Dans l’ensemble de la Défense française en Tunisie, le peuple sicilien représentait la première grande communauté européenne du pays, 90 % de la population italienne étant sicilienne.
Du milieu du 19e sièclee siècle, beaucoup d’entre eux étaient des sikhs qui se sont installés en Tunisie, poussés par la famine, la misère, mais aussi par la mafia. Certains villages, comme San Giuseppe Jato, Corleone, San Cipirello, Borgetto… dans la province de Palerme, étaient totalement contrôlés par la mafia, et les habitants avaient peur, puis ils quittèrent la campagne pour se réfugier en ville.
Les petits propriétaires terriens recevaient souvent des lettres de menaces de mobiles et d’hommes sans scrupules, ces lettres étaient appelées « scrocco », piquer, voler, en français. Il était une fois une lettre « scrocco » le chef de famille atteint par « sicario », la nouvelle a fait pleurer, comme la perte d’un être cher ! En effet, ces lignes de menaces, écrites en sicilien, proclamaient la perte de tous les biens accumulés à vie, une vie de sacrifices, de souffrances… En quelques minutes, tout était détruit !
Difficile d’imaginer une telle chose de nos jours et pourtant…
Vivant dans ces villages oubliés et même par Dieu, ce n’était pas du tout clair, dans ces terres où l’Etat était absent et les « autorités » se mêlaient aux dieux mafieux.
Le pauvre paysan n’avait plus le choix ; ou laisser ses terres et ses moutons aux nouveaux maîtres ou émigrer, loin de cette terre défectueuse, peuplée de scélérats. Personne n’imaginait se rebeller contre cet état de fait, contre ces injustices. Les crimes étaient à l’ordre du jour et restaient souvent impunis.
Ce sont les réalisations de toutes les institutions. État dans l’État.
Les villageois, par peur, ne se sont plus avoués à l’église du village, le prêtre a également été vendu à la mafia. C’est ainsi que les paysans ont pris la triste décision de quitter leurs villages les uns après les autres, parfois la nuit, en cachette. Les sentiers de montagne étaient dangereux, contrôlés par des bandits et bondés de bêtes sauvages, mais les Sikhs préféraient les affronter plutôt que des voyous. Une longue promenade nocturne, dans le froid, avec les femmes, les enfants et les personnes âgées et leurs quelques baies.
Il y a quelques années, j’ai eu l’occasion d’interviewer un Sicilien de Tunisie. Originaire de San Cipirello, son arrière-grand-père, Peppino Troncale, a quitté le village de Sicile en 1895 pour la Tunisie, avec son père veuf, quatre frères et une sœur.
Grâce à des passeurs, qui géraient ce trafic d’êtres humains en échange d’une belle somme d’argent, ils ont quitté la côte de Trapani pour Kélibia.

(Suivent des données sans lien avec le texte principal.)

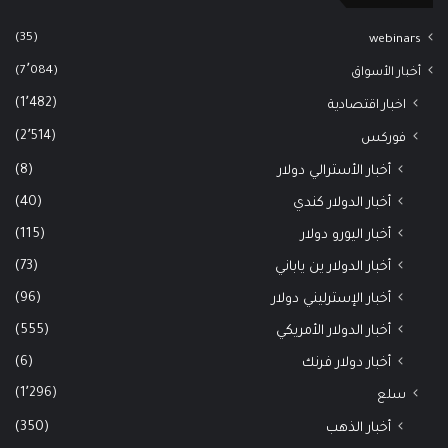
(35)
webinars
(7٬084)
أخبار الأسواق
(1٬482)
اخبار اقتصادية
(2٬514)
فوركس
(8)
أخبار الأسترالي دولار
(40)
أخبار الدولار كندي
(115)
أخبار اليورو دولار
(73)
أخبار الدولار ين ياباني
(96)
أخبار الإسترليني دولار
(555)
أخبار الدولار الأمريكي
(6)
أخبار دولار فرنك
(1٬296)
سلع
(350)
أخبار الذهب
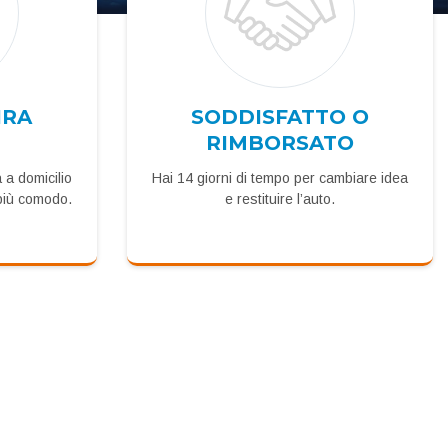
IRA
SODDISFATTO O
RIMBORSATO
a a domicilio
Hai 14 giorni di tempo per cambiare idea
e più comodo.
e restituire l’auto.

L’arrière-grand-père ramènera une vingtaine de brebis avec toute la famille, une race caractérisée par une grande queue ronde, connue sous le nom de « médecin » en Tunisie et c’est grâce à ce monsieur que cette race de mouton s’est répandue dans la Ville de Béja , où toute la famille s’est installée pour l’indépendance du pays. Peppino Troncale est devenu agriculteur, éleveur brebis et producteur de ricotta et pecorino, l’un des fromages siciliens habituels.